- **DATA TO USE**
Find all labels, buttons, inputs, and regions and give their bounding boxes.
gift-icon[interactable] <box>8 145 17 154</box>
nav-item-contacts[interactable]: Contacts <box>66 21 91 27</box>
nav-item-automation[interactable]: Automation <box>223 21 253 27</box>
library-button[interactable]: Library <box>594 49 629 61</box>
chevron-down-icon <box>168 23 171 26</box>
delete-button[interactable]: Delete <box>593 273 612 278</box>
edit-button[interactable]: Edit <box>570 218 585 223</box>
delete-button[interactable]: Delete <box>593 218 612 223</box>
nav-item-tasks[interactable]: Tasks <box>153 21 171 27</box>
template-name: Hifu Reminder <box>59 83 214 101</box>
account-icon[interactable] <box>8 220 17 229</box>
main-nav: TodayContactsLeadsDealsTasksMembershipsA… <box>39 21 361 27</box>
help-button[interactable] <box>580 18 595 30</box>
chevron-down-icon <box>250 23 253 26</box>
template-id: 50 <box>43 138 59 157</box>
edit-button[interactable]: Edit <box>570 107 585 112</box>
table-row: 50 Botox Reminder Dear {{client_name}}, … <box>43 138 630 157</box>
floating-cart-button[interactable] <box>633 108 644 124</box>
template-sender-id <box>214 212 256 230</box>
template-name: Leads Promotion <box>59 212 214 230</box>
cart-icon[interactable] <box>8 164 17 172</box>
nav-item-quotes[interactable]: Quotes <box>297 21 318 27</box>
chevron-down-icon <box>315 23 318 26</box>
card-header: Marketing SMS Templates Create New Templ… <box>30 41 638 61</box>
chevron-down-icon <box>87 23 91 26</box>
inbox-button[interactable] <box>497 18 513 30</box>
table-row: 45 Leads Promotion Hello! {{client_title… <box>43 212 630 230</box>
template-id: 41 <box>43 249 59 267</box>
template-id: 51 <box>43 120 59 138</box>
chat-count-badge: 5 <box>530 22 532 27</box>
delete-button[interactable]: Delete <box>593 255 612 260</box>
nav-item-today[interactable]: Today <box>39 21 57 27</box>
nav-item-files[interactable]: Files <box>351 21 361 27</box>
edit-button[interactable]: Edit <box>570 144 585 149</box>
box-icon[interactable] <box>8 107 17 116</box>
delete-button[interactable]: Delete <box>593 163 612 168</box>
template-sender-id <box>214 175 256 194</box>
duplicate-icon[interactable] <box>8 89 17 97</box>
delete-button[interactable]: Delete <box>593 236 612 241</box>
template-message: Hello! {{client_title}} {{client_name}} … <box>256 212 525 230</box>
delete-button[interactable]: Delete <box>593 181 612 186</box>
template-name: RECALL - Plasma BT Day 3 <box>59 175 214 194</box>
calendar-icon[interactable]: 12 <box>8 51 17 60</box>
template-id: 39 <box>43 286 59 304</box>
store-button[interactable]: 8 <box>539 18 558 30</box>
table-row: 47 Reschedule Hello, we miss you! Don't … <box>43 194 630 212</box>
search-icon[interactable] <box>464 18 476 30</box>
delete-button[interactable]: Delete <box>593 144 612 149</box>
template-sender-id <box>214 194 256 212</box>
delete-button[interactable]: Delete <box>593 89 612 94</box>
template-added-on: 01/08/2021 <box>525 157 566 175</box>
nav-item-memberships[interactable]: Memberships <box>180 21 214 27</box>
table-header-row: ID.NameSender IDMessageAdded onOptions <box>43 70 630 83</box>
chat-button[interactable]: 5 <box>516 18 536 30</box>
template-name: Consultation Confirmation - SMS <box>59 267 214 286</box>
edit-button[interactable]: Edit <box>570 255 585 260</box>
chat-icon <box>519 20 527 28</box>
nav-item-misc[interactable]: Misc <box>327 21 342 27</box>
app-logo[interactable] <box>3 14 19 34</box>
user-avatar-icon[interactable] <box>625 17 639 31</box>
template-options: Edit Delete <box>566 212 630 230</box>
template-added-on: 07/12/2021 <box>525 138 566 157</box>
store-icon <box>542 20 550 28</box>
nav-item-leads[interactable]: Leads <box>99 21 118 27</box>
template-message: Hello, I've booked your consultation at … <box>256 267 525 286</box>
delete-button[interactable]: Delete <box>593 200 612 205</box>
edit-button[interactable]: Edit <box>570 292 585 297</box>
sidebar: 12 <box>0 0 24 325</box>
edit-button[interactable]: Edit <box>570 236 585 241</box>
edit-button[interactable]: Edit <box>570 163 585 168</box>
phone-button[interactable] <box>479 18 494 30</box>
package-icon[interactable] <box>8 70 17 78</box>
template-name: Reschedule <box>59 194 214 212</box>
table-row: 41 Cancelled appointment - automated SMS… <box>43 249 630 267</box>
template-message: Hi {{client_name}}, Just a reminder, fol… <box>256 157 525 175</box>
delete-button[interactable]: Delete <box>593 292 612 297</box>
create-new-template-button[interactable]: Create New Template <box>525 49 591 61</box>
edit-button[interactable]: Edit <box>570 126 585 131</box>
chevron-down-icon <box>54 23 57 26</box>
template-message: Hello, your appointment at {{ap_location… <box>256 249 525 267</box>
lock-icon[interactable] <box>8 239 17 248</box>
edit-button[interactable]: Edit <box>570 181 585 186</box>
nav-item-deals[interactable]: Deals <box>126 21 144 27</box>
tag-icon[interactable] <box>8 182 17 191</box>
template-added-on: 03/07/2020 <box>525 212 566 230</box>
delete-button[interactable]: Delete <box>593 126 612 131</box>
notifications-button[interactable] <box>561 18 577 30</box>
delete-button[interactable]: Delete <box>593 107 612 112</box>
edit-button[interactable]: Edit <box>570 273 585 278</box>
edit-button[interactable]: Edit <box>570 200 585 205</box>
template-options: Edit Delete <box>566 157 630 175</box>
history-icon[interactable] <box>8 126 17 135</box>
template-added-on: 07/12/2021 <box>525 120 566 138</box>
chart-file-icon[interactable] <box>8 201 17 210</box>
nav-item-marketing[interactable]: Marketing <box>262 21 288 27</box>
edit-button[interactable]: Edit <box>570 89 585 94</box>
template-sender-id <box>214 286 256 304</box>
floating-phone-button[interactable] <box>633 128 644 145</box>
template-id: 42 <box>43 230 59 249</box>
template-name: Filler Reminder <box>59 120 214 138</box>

- **REQUIREMENT**
Pick out each line above that includes "down" and show it.

- **WRITTEN ANSWER**
chevron-down-icon <box>168 23 171 26</box>
chevron-down-icon <box>250 23 253 26</box>
chevron-down-icon <box>315 23 318 26</box>
chevron-down-icon <box>87 23 91 26</box>
chevron-down-icon <box>54 23 57 26</box>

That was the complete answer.